New ACC/AHA/HRS Guideline Addresses Management of SVT

To aid clinicians in treating SVT and distinguishing it from other disorders, on Sept. 23 the ACC, the American Heart Association (AHA) and the Heart Rhythm Society (HRS) released the “2015 Guideline for the Management of Adult Patients With Supraventricular Tachycardia” (SVT). The guideline was also published in the Journal of the American College of Cardiology.

The document, which supersedes the 2003 guideline, contains the most updated consensus of clinicians with broad expertise related to SVT and its treatment.

The guideline addresses all types of SVT, including regular narrow-QRS complex tachycardias and irregular SVTs, such as atrial flutter with irregular ventricular response and multifocal atrial tachycardia. However, the document does not include atrial fibrillation, which is included in the “2014 ACC/AHA/HRS Guideline for the Management of Atrial Fibrillation.”

According to the guideline, symptoms of SVT often begin in adulthood, with women at twice the risk of developing the condition. The diagnosis of SVT is often made in the emergency department, while a 12-lead electrocardiogram during tachycardia and sinus rhythm may help to determine the cause of tachycardia.
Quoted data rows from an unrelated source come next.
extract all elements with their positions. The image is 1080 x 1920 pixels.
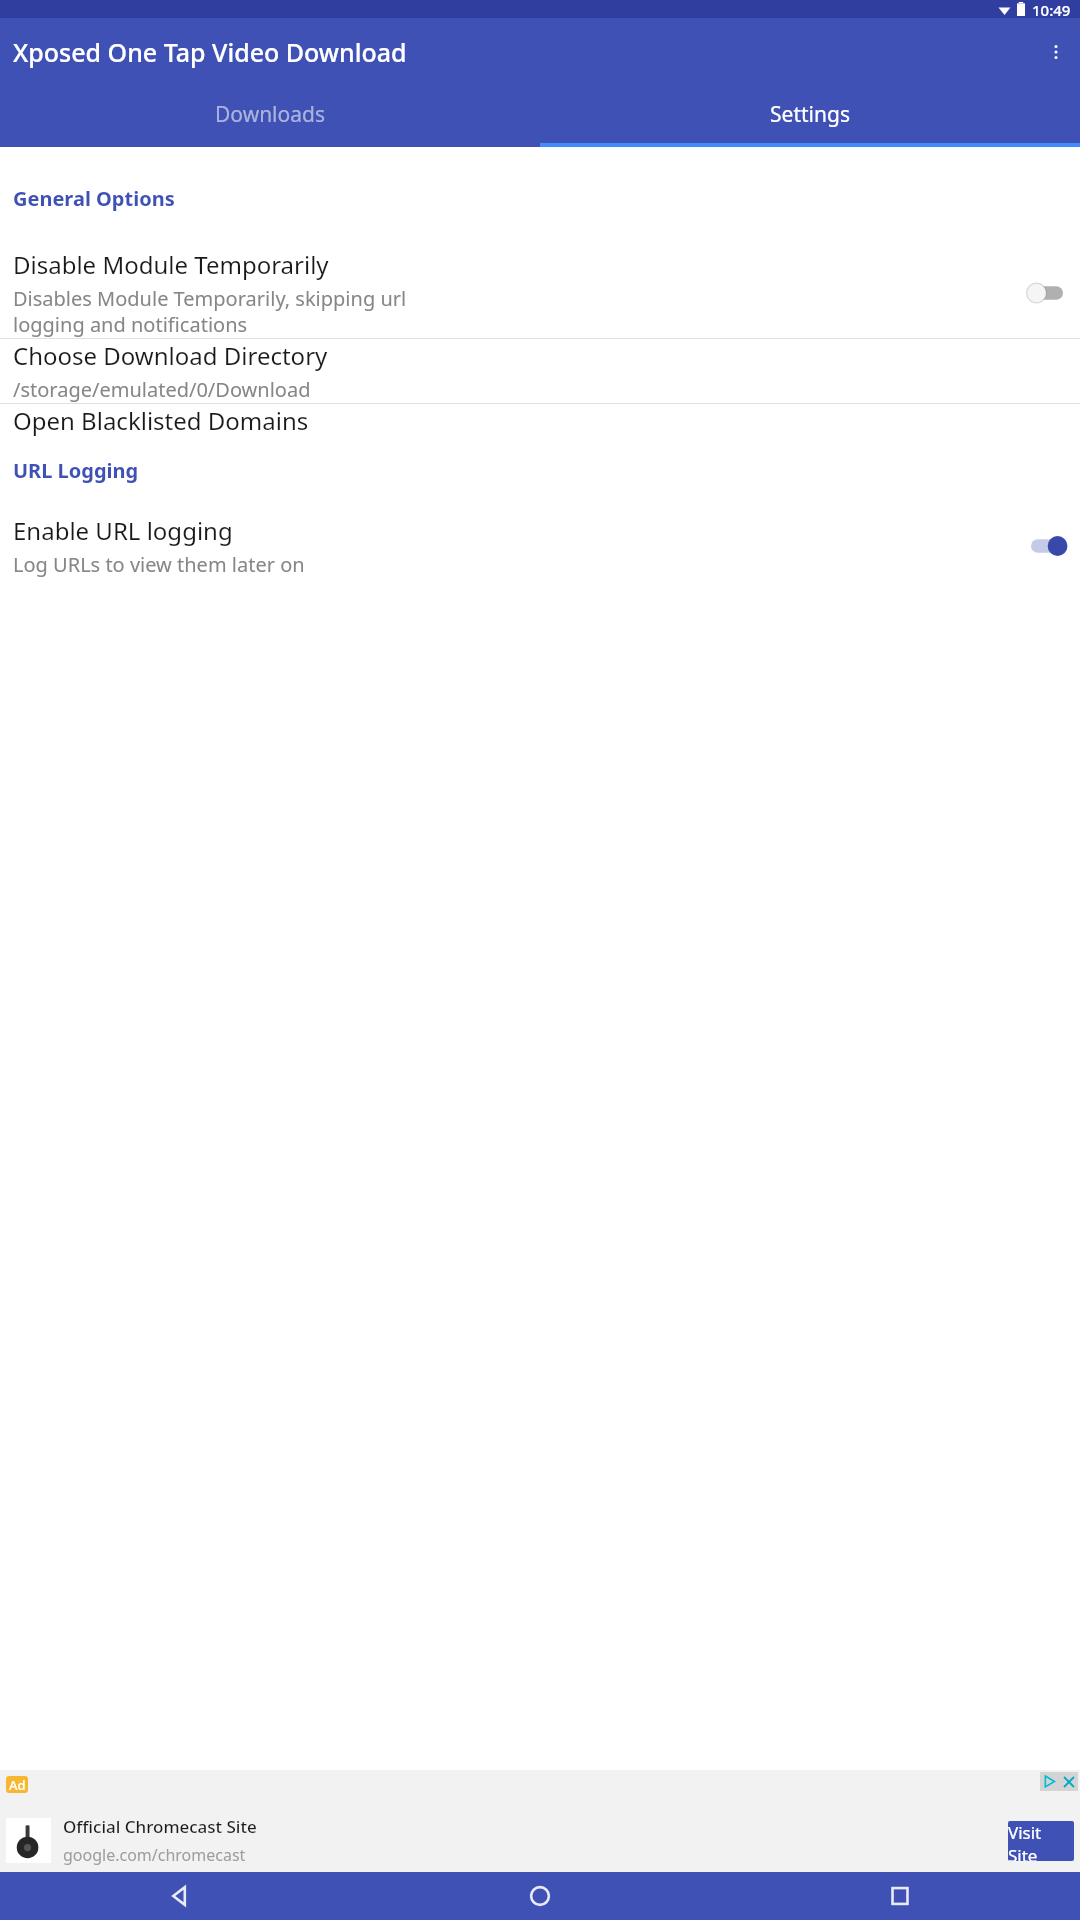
staticText: Log URLs to view them later on (13, 551, 305, 578)
staticText: /storage/emulated/0/Download (13, 376, 311, 403)
staticText: google.com/chromecast (63, 1844, 246, 1866)
button[interactable]: Settings (540, 86, 1080, 143)
staticText: Ad (9, 1776, 26, 1793)
staticText: URL Logging (13, 457, 139, 484)
button[interactable]: AdChoices (1040, 1772, 1059, 1791)
button[interactable]: Downloads (0, 86, 540, 143)
staticText: Downloads (215, 100, 325, 129)
button[interactable]: Open Blacklisted Domains (0, 404, 1080, 437)
button[interactable]: Home (360, 1872, 720, 1920)
staticText: Disable Module Temporarily (13, 248, 329, 281)
button[interactable]: Enable URL logging (0, 514, 1080, 578)
staticText: Xposed One Tap Video Download (13, 35, 407, 69)
button[interactable]: Choose Download Directory (0, 339, 1080, 403)
staticText: Enable URL logging (13, 514, 233, 547)
staticText: 10:49 (1032, 0, 1071, 18)
button[interactable]: Ad (0, 1770, 1080, 1872)
staticText: Disables Module Temporarily, skipping ur… (13, 285, 407, 338)
button[interactable]: Close ad (1059, 1772, 1078, 1791)
staticText: Official Chromecast Site (63, 1815, 257, 1838)
staticText: Visit Site (1008, 1821, 1074, 1861)
button[interactable]: Back (0, 1872, 360, 1920)
button[interactable]: Off (1027, 280, 1067, 306)
staticText: Open Blacklisted Domains (13, 404, 309, 437)
button[interactable]: Disable Module Temporarily (0, 248, 1080, 338)
staticText: General Options (13, 185, 175, 212)
staticText: Choose Download Directory (13, 339, 328, 372)
button[interactable]: Recent apps (720, 1872, 1080, 1920)
staticText: Settings (770, 100, 850, 129)
button[interactable]: On (1027, 533, 1067, 559)
button[interactable]: More options (1032, 28, 1080, 76)
button[interactable]: Visit Site (1008, 1821, 1074, 1861)
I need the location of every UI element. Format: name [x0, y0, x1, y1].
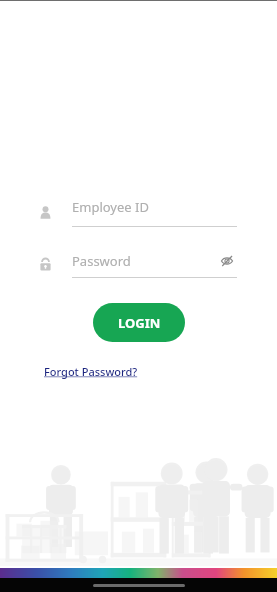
staticText: Password — [72, 252, 217, 270]
staticText: Employee ID — [72, 198, 149, 216]
button[interactable]: Employee ID — [38, 198, 237, 227]
button[interactable]: Show password — [217, 251, 237, 271]
button[interactable]: Forgot Password? — [44, 364, 138, 379]
button[interactable]: Password — [38, 251, 237, 278]
staticText: LOGIN — [118, 314, 161, 332]
button[interactable]: LOGIN — [93, 303, 185, 342]
staticText: Forgot Password? — [44, 364, 138, 379]
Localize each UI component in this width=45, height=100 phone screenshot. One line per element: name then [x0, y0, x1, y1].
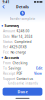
staticText: Completed — [14, 40, 31, 44]
staticText: Funds arrive instantly — [8, 81, 38, 85]
staticText: Details — [16, 4, 29, 9]
staticText: Amount — [3, 29, 15, 33]
staticText: Transfer complete — [10, 17, 36, 21]
staticText: 4K29-D1XB — [9, 45, 26, 49]
staticText: Mar 14, 2024 — [11, 34, 32, 39]
button[interactable]: Done — [3, 88, 42, 96]
staticText: Summary — [4, 24, 19, 28]
staticText: PDF — [16, 71, 22, 76]
staticText: Fee — [3, 50, 9, 54]
staticText: Checking — [12, 61, 27, 65]
staticText: Edit — [36, 66, 42, 70]
staticText: No charge — [10, 50, 26, 54]
staticText: Date — [3, 34, 10, 39]
staticText: View — [34, 71, 42, 76]
staticText: Ref — [3, 45, 8, 49]
staticText: Support — [3, 77, 15, 81]
staticText: From — [3, 61, 11, 65]
staticText: Savings — [8, 66, 21, 70]
staticText: 9:41 — [3, 0, 10, 4]
staticText: $248.00 — [16, 29, 29, 33]
staticText: Accounts — [4, 55, 19, 60]
staticText: To — [3, 66, 7, 70]
staticText: $ — [22, 11, 24, 16]
staticText: Contact us — [16, 77, 33, 81]
button[interactable]: Back — [1, 4, 6, 10]
staticText: Done — [18, 89, 28, 94]
staticText: Status — [3, 40, 13, 44]
staticText: Receipt — [3, 71, 15, 76]
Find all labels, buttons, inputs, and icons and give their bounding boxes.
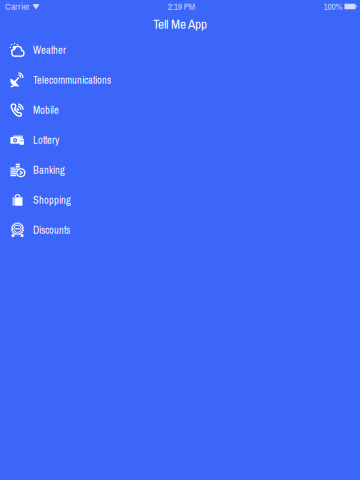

As the document explains, SVT can impact quality of life, depending on frequency, duration and whether the symptoms occur not only while exercising, but also while at rest. The guideline also differentiates SVT from other disorder that may cause similar symptoms, such as panic attacks, chest pain, shortness of breath and syncope or near syncope.

“The overall goal of the guideline is to provide clinicians with the tools needed to successfully diagnose and treat patients with supraventricular tachycardia upon presentation in the inpatient or outpatient setting,” said Richard L. Page, MD, FACC, chair of the writing committee. “This includes quick diagnosis and treatment, making any necessary referrals to cardiology and electrophysiology specialists, discussion and collaboration with the patient, and the prescription of appropriate treatment.”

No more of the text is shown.